Companies are positioning themselves for long-term success by making strategic decisions now.
by Anne Ozzimo, February 2009
As the economic slowdown intensifies, executives are looking for ways to cut costs, and IT budgets are under the microscope. According to a September 2008 survey by the Washington DC-based CIO Executive Board, more than 60 percent of CIOs are re-evaluating their 2009 IT budgets, moving to cut back on near-term spending and putting longer-term commitments on hold. As a result, IT budgets are predicted to grow by only 2.3 percent in 2009, instead of the 5.8 percent growth rate originally forecast.
Rather than slash IT programs across the board, the CIO Executive Board is recommending that CIOs target their spending on those projects able to deliver the highest return on investment (ROI), from consolidation and simplification programs designed to lower IT’s long-term cost base to business innovation projects that will position their organizations for leadership when better times return. Not cutting back on critical infrastructure and business innovation projects is especially important: recent CIO Executive Board research shows that companies that excelled through the last downturn were those that reserved at least 5 to 7 percent of their IT spending for innovation.
For Oracle Chairman Jeff Henley, the current economic climate offers a perfect opportunity for companies to push through politically sensitive internal initiatives that can reduce IT complexity and costs today, while creating a single, integrated platform to understand your business better and roll out new products and services much more quickly to customers when the economy recovers. Last November, Henley shared his thoughts with CFOs who had gathered in Chicago for the fourth annual Oracle CFO Summit meeting. The theme was “Preparing for Better Times: CFO Strategies for Managing Through the Downturn.”

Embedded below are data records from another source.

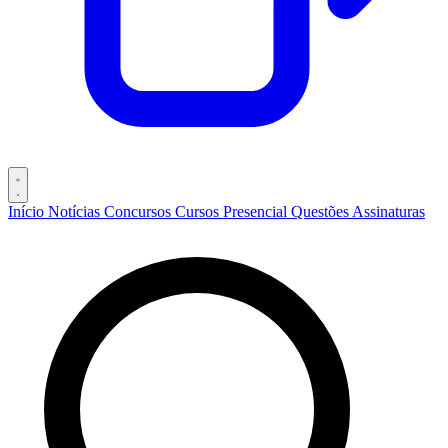
Início
Notícias
Concursos
Cursos
Presencial
Questões
Assinaturas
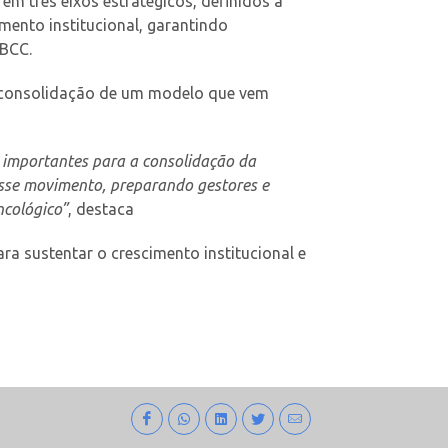
m três eixos estratégicos, definidos a
amento institucional, garantindo
IBCC.
 a consolidação de um modelo que vem
 importantes para a consolidação da
esse movimento, preparando gestores e
ncológico”
, destaca
ra sustentar o crescimento institucional e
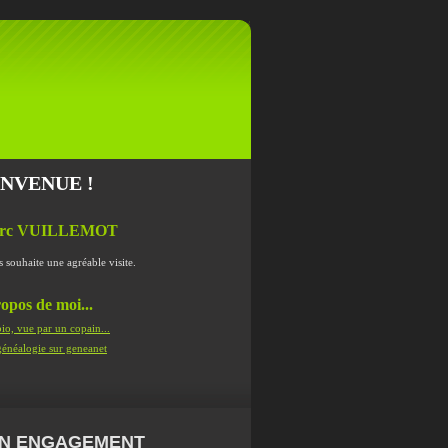
ENVENUE !
rc VUILLEMOT
s souhaite une agréable visite.
opos de moi...
io, vue par un copain...
énéalogie sur geneanet
N ENGAGEMENT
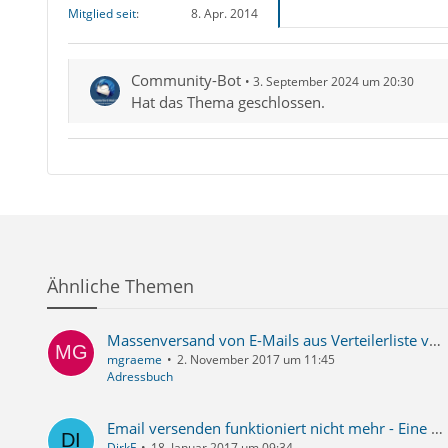
Mitglied seit
8. Apr. 2014
Community-Bot
3. September 2024 um 20:30
Hat das Thema geschlossen.
Ähnliche Themen
Massenversand von E-Mails aus Verteilerliste vom Provider nicht akzeptiert
mgraeme
2. November 2017 um 11:45
Adressbuch
Email versenden funktioniert nicht mehr - Eine Warnmeldung wird angezeigt
DirkF
18. Januar 2017 um 09:34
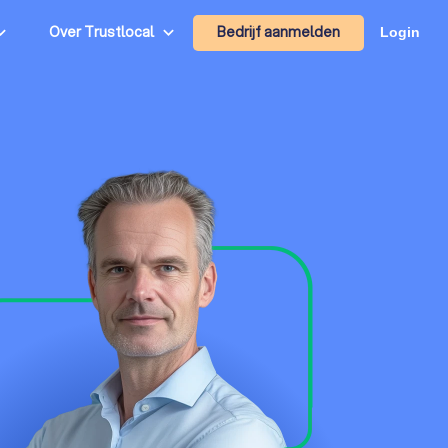
Bedrijf aanmelden
Over Trustlocal
Login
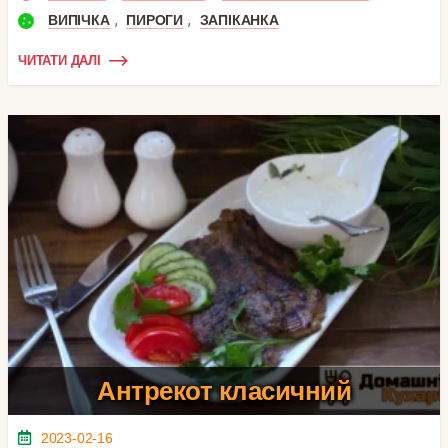
,
,
ВИПІЧКА
ПИРОГИ
ЗАПІКАНКА
ЧИТАТИ ДАЛІ
Антрекот класичний
2023-02-16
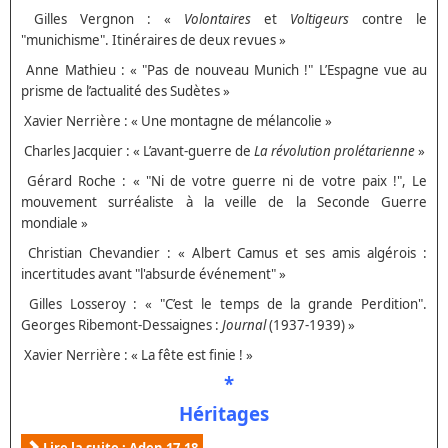
Gilles Vergnon : «
Volontaires
et
Voltigeurs
contre le
"munichisme". Itinéraires de deux revues »
Anne Mathieu : « "Pas de nouveau Munich !" L’Espagne vue au
prisme de l’actualité des Sudètes »
Xavier Nerrière : « Une montagne de mélancolie »
Charles Jacquier : « L’avant-guerre de
La révolution prolétarienne
»
Gérard Roche : « "Ni de votre guerre ni de votre paix !", Le
mouvement surréaliste à la veille de la Seconde Guerre
mondiale »
Christian Chevandier : « Albert Camus et ses amis algérois :
incertitudes avant "l'absurde événement" »
Gilles Losseroy : « "C’est le temps de la grande Perdition".
Georges Ribemont-Dessaignes :
Journal
(1937-1939) »
Xavier Nerrière : « La fête est finie ! »
*
Héritages
Lire la suite : Aden 17-18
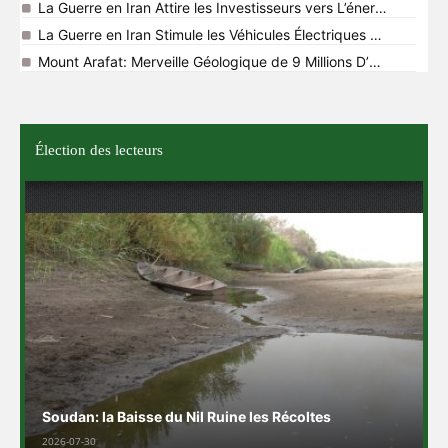
La Guerre en Iran Attire les Investisseurs vers L’énergie Africai
La Guerre en Iran Stimule les Véhicules Électriques en Afrique
Mount Arafat: Merveille Géologique de 9 Millions D’années
Élection des lecteurs
Soudan: la Baisse du Nil Ruine les Récoltes
2026-07-30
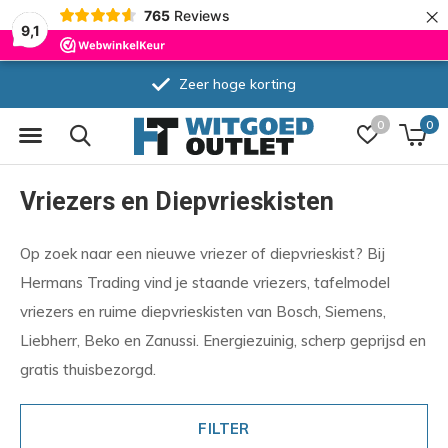
×
765
Reviews
9,1
Zeer hoge korting
0
0
Vriezers en Diepvrieskisten
Op zoek naar een nieuwe vriezer of diepvrieskist? Bij
Hermans Trading vind je staande vriezers, tafelmodel
vriezers en ruime diepvrieskisten van Bosch, Siemens,
Liebherr, Beko en Zanussi. Energiezuinig, scherp geprijsd en
gratis thuisbezorgd.
FILTER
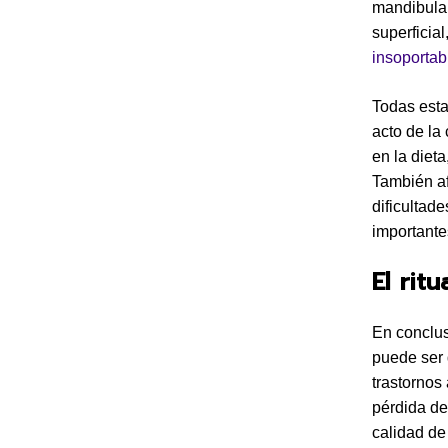
mandibular
superficia
insoportab
Todas esta
acto de la
en la diet
También af
dificultad
importante
El rit
En conclus
puede ser 
trastornos
pérdida de
calidad de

“Having been a CFO through several major downturns, I’m a firm believer that sometimes a crisis can provide you with an opportunity to transform your organization in ways that wouldn’t be possible during good times, because the circumstances demand that you create leaner, more-efficient operations,” says Henley. “That’s what happened to Oracle in the late 1990s, when our operating margins were under pressure. In 1998, we embarked on an initiative to consolidate 52 application instances into a single global instance, rationalize our data centers from 40 to 2, and standardize our processes worldwide. By the time Oracle had emerged from the dot-com bust in 2003, we had more than doubled our operating margins and created a strong, integrated platform to support our M&A [mergers and acquisitions] and organic growth strategies.”
Taking Information Technology Costs Out of the Business
As senior vice president in charge of applications development at Oracle, Ed Abbo estimates that he meets with close to 10 CIOs each month to better understand how Oracle’s application portfolio can help customers address their ongoing IT challenges. Recent meetings with CIOs have focused on two pressing needs: how to take IT costs out of the business quickly and how to deploy high-impact, high-ROI solutions to achieve near-term, very defined returns.
“Most customers I meet with now are really focused on how to run their business more efficiently,” notes Abbo. “That’s essentially taking costs out of IT by reducing the number of applications that they use to run their business.” Abbo estimates that most of the midsize to large enterprise customers he talks with still run hundreds or thousands of disparate applications, which means there is a lot of opportunity for customers to simplify their IT environments and dramatically reduce their costs. According to The Hackett Group, a global strategic advisory firm, the payback for reducing IT complexity can be impressive, with world-class IT firms able to run their IT organizations for 15 to 30 percent less than their peers.